日々、歩き









  光が差すこと無き部屋。あくなき闇のみが支配する部屋で、人影は写真を一枚破り棄てた。

「これで、あと一人」

  まだ一人残っているが時間の問題だ、明日にでも呼び出して処理してやろう。

  いじめなんてゲスなことで自分の強さを誇示し、悦に入っている奴らを許すわけにはいかない。あと
 一人を始末したら自分の好きなように殺すのだ。人を、人間を。

  想像するだけで興奮してくる。自然と鼓動が速くなってくる。笑みが浮かんでしまう。

「そういえば…」

  邪魔者が一人いる。
 
  うろちょろと周囲を嗅ぎまわり、自分を探そうとしている小娘。これといって害はないし、まさか自分の
 ことにも"力"のことにも気づくはずがあるまいが―――。

「邪魔をするなら、消せばいいか……」

  自らの携帯から着信音が流れる。クラシックの音色は六十四和音では表現しきれていないが、荘厳な
 イメージだけは曇りなく伝わってくる。

≪メールあり一件≫
 

  だが送信者のアドレスは登録されていないもので、名前は表示されていない。不審に思いながらも
 ボタンを操作して開いてみる。

≪午後四時、学校の第一図書館で待ってます  福原 奈緒≫

「なるほどね…」

  福原 奈緒は気づいたのだろう。自分が狙われているということに。そして誰が本当の犯人であるか
 ということにも。さすがに名門私立校の生徒だ。頭は悪くないらしい。

  ちょうどいい。のこのこやってくるというのなら相手をして殺ろう。

  全てを超える力、≪荘厳なる風刃≫テンペスト

  


  ”彼ら”から与えられた力を使って―――







       

     第十五歩/ 終極への加速










  
  人影にメールが届く一時間ほど前。三時。相変わらずの雨。相変わらず部屋に籠もりっきりの渚。

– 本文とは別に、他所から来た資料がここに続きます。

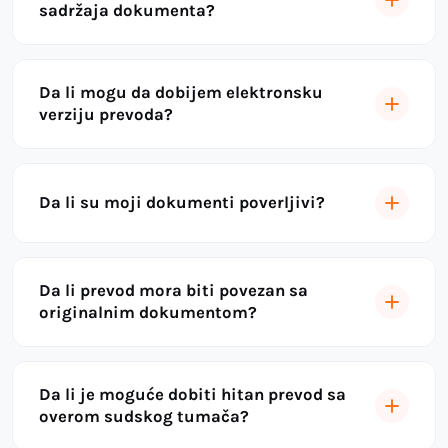
sadržaja dokumenta?
Da li mogu da dobijem elektronsku
verziju prevoda?
Da li su moji dokumenti poverljivi?
Da li prevod mora biti povezan sa
originalnim dokumentom?
Da li je moguće dobiti hitan prevod sa
overom sudskog tumača?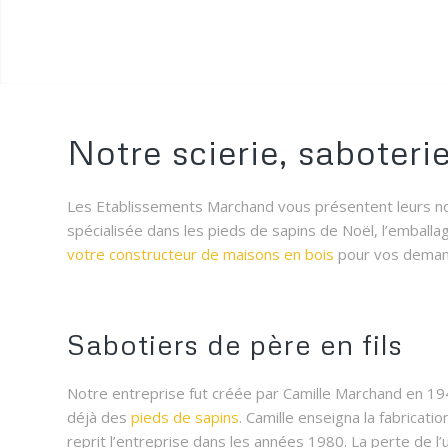
Notre scierie, saboterie
Les Etablissements Marchand vous présentent leurs no
spécialisée dans les pieds de sapins de Noël, l’emballag
votre constructeur de maisons en bois
pour vos deman
Sabotiers de père en fils
Notre entreprise fut créée par Camille Marchand en 1947,
déjà des
pieds de sapins
. Camille enseigna la fabricatio
reprit l’entreprise dans les années 1980. La perte de l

  空が泣く日は少なからず人の心に影響を与える。晴れの日は明るく、雨の日は沈んだ気分にさせる。
 天気に影響されてか、渚は空気が湿気がこもった部屋で四苦八苦していた。

「くそ、どうすればいいんだ」

  相変わらず頭を発熱させている。再び行き詰った事態に焦りを感じているようだった。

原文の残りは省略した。